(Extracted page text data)
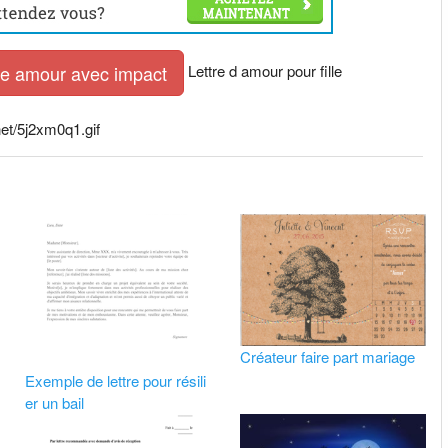
Lettre d amour pour fille
tre amour avec impact
net/5j2xm0q1.gif
Créateur faire part mariage
Exemple de lettre pour résili
er un bail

#### Task statement:
Return every entry exactly, dropping the pictures.

#### Exercise answer:
Lettre d amour pour fille
tre amour avec impact
net/5j2xm0q1.gif
Créateur faire part mariage
Exemple de lettre pour résili
er un bail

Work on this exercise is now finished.